* [DATA EXCERPTS]:

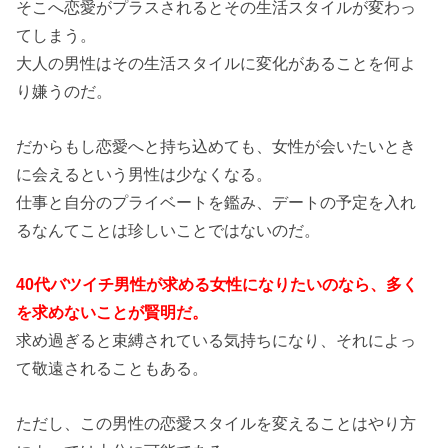
そこへ恋愛がプラスされるとその生活スタイルが変わっ
てしまう。
大人の男性はその生活スタイルに変化があることを何よ
り嫌うのだ。
だからもし恋愛へと持ち込めても、女性が会いたいとき
に会えるという男性は少なくなる。
仕事と自分のプライベートを鑑み、デートの予定を入れ
るなんてことは珍しいことではないのだ。
40代バツイチ男性が求める女性になりたいのなら、多く
を求めないことが賢明だ。
求め過ぎると束縛されている気持ちになり、それによっ
て敬遠されることもある。
ただし、この男性の恋愛スタイルを変えることはやり方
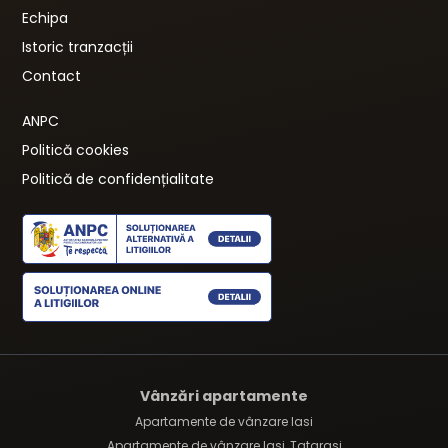
Echipa
Istoric tranzacții
Contact
ANPC
Politică cookies
Politică de confidențialitate
Vânzări apartamente
Apartamente de vânzare Iasi
Apartamente de vânzare Iasi, Tatarasi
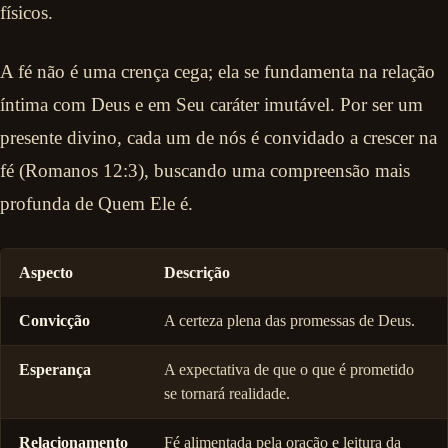
físicos.
A fé não é uma crença cega; ela se fundamenta na relação
íntima com Deus e em Seu caráter imutável. Por ser um
presente divino, cada um de nós é convidado a crescer na
fé (Romanos 12:3), buscando uma compreensão mais
profunda de Quem Ele é.
Aspecto
Descrição
Convicção
A certeza plena das promessas de Deus.
Esperança
A expectativa de que o que é prometido
se tornará realidade.
Relacionamento
Fé alimentada pela oração e leitura da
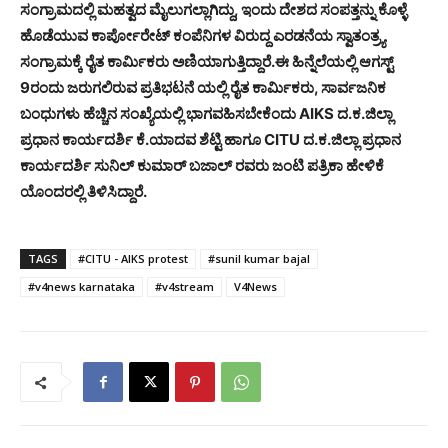
ಸಂಗ್ರಾಮದಲ್ಲಿ ಮಹತ್ವದ ಮೈಲುಗಲ್ಲಾಗಿದ್ದು, ಇಂದು ದೇಶದ ಸಂಪತ್ತನ್ನು ಕೊಳ್ಳೆ
ಹೊಡೆಯುವ ಕಾರ್ಪೋರೇಟ್ ಕಂಪೆನಿಗಳ ವಿರುದ್ದ ಎರಡನೆಯ ಸ್ವಾತಂತ್ರ್ಯ
ಸಂಗ್ರಾಮಕ್ಕೆ ರೈತ ಕಾರ್ಮಿಕರು ಅಣಿಯಾಗುತ್ತಿದ್ದಾರೆ.ಈ ಹಿನ್ನೆಲೆಯಲ್ಲಿ ಆಗಸ್ಟ್
9ರಂದು ಜರುಗಲಿರುವ ಪ್ರತಿಭಟನೆ ಯಲ್ಲಿ ರೈತ ಕಾರ್ಮಿಕರು, ಸಾರ್ವಜನಿಕ
ಬಂಧುಗಳು ಹೆಚ್ಚಿನ ಸಂಖ್ಯೆಯಲ್ಲಿ ಭಾಗವಹಿಸಬೇಕೆಂದು AIKS ದ.ಕ.ಜಿಲ್ಲಾ
ಪ್ರಧಾನ ಕಾರ್ಯದರ್ಶಿ ಕೆ.ಯಾದವ ಶೆಟ್ಟಿ ಹಾಗೂ CITU ದ.ಕ.ಜಿಲ್ಲಾ ಪ್ರಧಾನ
ಕಾರ್ಯದರ್ಶಿ ಸುನಿಲ್ ಕುಮಾರ್ ಬಜಾಲ್ ರವರು ಜಂಟಿ ಪತ್ರಿಕಾ ಹೇಳಿಕೆ
ಯೊಂದರಲ್ಲಿ ತಿಳಿಸಿದ್ದಾರೆ.
TAGS
#CITU - AIKS protest
#sunil kumar bajal
#v4news karnataka
#v4stream
V4News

* [PROBLEM]: Once the pictures are set aside, repeat the remaining data word for word.

* [RESPONSE TO THE TASK]:
そこへ恋愛がプラスされるとその生活スタイルが変わっ
てしまう。
大人の男性はその生活スタイルに変化があることを何よ
り嫌うのだ。
だからもし恋愛へと持ち込めても、女性が会いたいとき
に会えるという男性は少なくなる。
仕事と自分のプライベートを鑑み、デートの予定を入れ
るなんてことは珍しいことではないのだ。
40代バツイチ男性が求める女性になりたいのなら、多く
を求めないことが賢明だ。
求め過ぎると束縛されている気持ちになり、それによっ
て敬遠されることもある。
ただし、この男性の恋愛スタイルを変えることはやり方
Echipa
Istoric tranzacții
Contact
ANPC
Politică cookies
Politică de confidențialitate
Vânzări apartamente
Apartamente de vânzare Iasi
Apartamente de vânzare Iasi, Tatarasi
físicos.
A fé não é uma crença cega; ela se fundamenta na relação
íntima com Deus e em Seu caráter imutável. Por ser um
presente divino, cada um de nós é convidado a crescer na
fé (Romanos 12:3), buscando uma compreensão mais
profunda de Quem Ele é.
Aspecto
Descrição
Convicção
A certeza plena das promessas de Deus.
Esperança
A expectativa de que o que é prometido
se tornará realidade.
Relacionamento
Fé alimentada pela oração e leitura da
ಸಂಗ್ರಾಮದಲ್ಲಿ ಮಹತ್ವದ ಮೈಲುಗಲ್ಲಾಗಿದ್ದು, ಇಂದು ದೇಶದ ಸಂಪತ್ತನ್ನು ಕೊಳ್ಳೆ
ಹೊಡೆಯುವ ಕಾರ್ಪೋರೇಟ್ ಕಂಪೆನಿಗಳ ವಿರುದ್ದ ಎರಡನೆಯ ಸ್ವಾತಂತ್ರ್ಯ
ಸಂಗ್ರಾಮಕ್ಕೆ ರೈತ ಕಾರ್ಮಿಕರು ಅಣಿಯಾಗುತ್ತಿದ್ದಾರೆ.ಈ ಹಿನ್ನೆಲೆಯಲ್ಲಿ ಆಗಸ್ಟ್
9ರಂದು ಜರುಗಲಿರುವ ಪ್ರತಿಭಟನೆ ಯಲ್ಲಿ ರೈತ ಕಾರ್ಮಿಕರು, ಸಾರ್ವಜನಿಕ
ಬಂಧುಗಳು ಹೆಚ್ಚಿನ ಸಂಖ್ಯೆಯಲ್ಲಿ ಭಾಗವಹಿಸಬೇಕೆಂದು AIKS ದ.ಕ.ಜಿಲ್ಲಾ
ಪ್ರಧಾನ ಕಾರ್ಯದರ್ಶಿ ಕೆ.ಯಾದವ ಶೆಟ್ಟಿ ಹಾಗೂ CITU ದ.ಕ.ಜಿಲ್ಲಾ ಪ್ರಧಾನ
ಕಾರ್ಯದರ್ಶಿ ಸುನಿಲ್ ಕುಮಾರ್ ಬಜಾಲ್ ರವರು ಜಂಟಿ ಪತ್ರಿಕಾ ಹೇಳಿಕೆ
ಯೊಂದರಲ್ಲಿ ತಿಳಿಸಿದ್ದಾರೆ.
TAGS
#CITU - AIKS protest
#sunil kumar bajal
#v4news karnataka
#v4stream
V4News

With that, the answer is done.